Premier Travel Inn benefits by planning ahead

Getting IT involved from the start helped hotel chain achieve major rebranding and integration

Written by Miya Knights

In July last year Whitbread finalised the £505m acquisition of no-frills hotel group Premier Lodge, with the intention of merging the company with its own budget chain Travel Inn.

So began the complicated process of integrating the two businesses and their IT systems to create Premier Travel Inn.

The new organisation worked with Whitbread to establish a six-month programme to rebrand all 457 hotels in the combined 28,000-room estate, and merge Premier Lodge staff into the company.

New computer systems were installed in the Premier Lodge hotels, and thousands of transferring staff were retrained on how to use them.

The company has recently completed the integration of the 141 Premier Lodge hotels and says it has already increased hotel occupancy rates, improved efficiency, and lowered IT costs.

Susan Thomas, IT director at Premier Travel Inn, says the most significant factor contributing to the success of the merger was the IT department being involved from the outset.

'From the very early days IT was seen to be a critical part of the acquisition team,' Thomas told Computing.

That meant Thomas was well-placed to advise the board and plan the migration around her team's existing workload.

'Significant planning before the deal was finalised enabled us to move quickly once we had the go-ahead,' she said.

'The initial plans were so detailed we had a date for each hotel conversion, a risk assessment on all assumptions and contingency plans developed.'

This level of detail in the planning process allowed the company to be 'ruthless in supplier selection', according to Thomas, approaching prospective vendors well in advance of completing the acquisition to gauge levels of responsiveness and resources.

Some incumbent suppliers lost their existing contracts as a result.

'If a supplier was unable to meet the demands of the project, they were replaced immediately.

This enabled the integration team to be in place the day after the deal was completed,' said Thomas.

Premier Lodge had been running ageing IT systems and it was decided a complete refresh was necessary.

'We had to replace all of Premier Lodge's technology,' said Thomas. 'Prioritisation of activity was therefore very important.

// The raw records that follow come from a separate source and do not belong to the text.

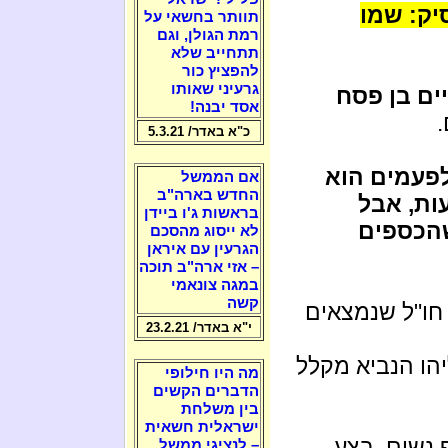
יק: שמו
תוותר בחשאי על
רמת הגולן, וגם
תתחייב שלא
להפציץ כור
גרעיני שאותו
ים בן פסח
אסד יבנה!
כ"א באדר/ 5.3.21
לפעמים הוא
אם הממשל
החדש בארה"ב
ות, אבל
בראשות ג'ו ביידן
שהכספים
לא ייסוג מהסכם
הגרעין עם איראן
– אזי ארה"ב תוכה
במגה צונאמי
קשה
 חו"ל שנמצאים
י"א באדר/ 23.2.21
הו הנביא מקלל
מה היו חילופי
הדברים הקשים
בין משלחת
ישראלית חשאית
נשים, בצע
– לנציגי ממשל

At board level, we decided what was critical for us, what ongoing projects we had to complete and what else could we stop, identifying what were the key business activities.'

Whitbread uses Oracle enterprise resource planning software to run its group-wide human resource (HR), payroll, finance and purchasing systems, which had to be installed in the new hotels.

Other projects, such as the implementation of a speech recognition platform to automate the telephone reservation booking system, were put on a slow burner.

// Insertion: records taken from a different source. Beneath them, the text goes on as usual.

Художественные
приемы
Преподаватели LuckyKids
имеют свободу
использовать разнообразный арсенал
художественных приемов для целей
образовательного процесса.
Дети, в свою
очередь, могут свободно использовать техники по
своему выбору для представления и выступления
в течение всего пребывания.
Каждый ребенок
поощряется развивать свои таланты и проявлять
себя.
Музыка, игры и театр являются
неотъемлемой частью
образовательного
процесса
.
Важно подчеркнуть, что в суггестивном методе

'We have the speech recognition project in pilot and we've redesigned our web site with the new Premier Travel Inn brand,' said Thomas.

'But there were business activities we had to postpone as they would have had a technical impact, such as investing in revenue management software to improve our occupancy rates.'

Her team's main task was to separate the back-of-house and reservation systems of Premier Lodge from those of its parent company, The Spirit Group.

This took three months and involved implementation of a separate wide area network to allow back-office system connectivity with Whitbread's central IT infrastructure.

The team also had to ally new supply chain and procurement processes with accounting and administration systems for the former Premier Lodge hotels.

And some 3,500 Premier Lodge staff were transferred to the corporate HR systems of Whitbread.

'To minimise disruption, we made the decision to deploy Oracle for the Premier Lodge sites, but not to ask the units to enter the data. Central administration teams receive paper timesheets, which they enter onto the system,' said Thomas.

New electronic till equipment and systems also had to be installed in any former Premier Lodge sites with a restaurant.

Rebranding of all customer communications, including internal and external signage and the company's web site and directories, meant that the transfer of all front-of-house systems, including reservations, had to be complete by the end of Premier Travel Inn's financial year at the beginning of March.

At its peak, the project was converting 50 hotels a week to the new brand, as well as integrating the IT systems.

Despite such an ambitious and disruptive transformation programme, Thomas says reservations made through the combined company's newly-branded web site were up 'significantly' within a few days of transferring the reservations systems to Premier Travel Inn.

And Whitbread's most recent trading update last month revealed Premier Travel Inn's like-for-like sales increased by 6.7 per cent, excluding the Premier Lodge acquisition. 'We fundamentally believe our systems drive great competitive advantage,' said Thomas.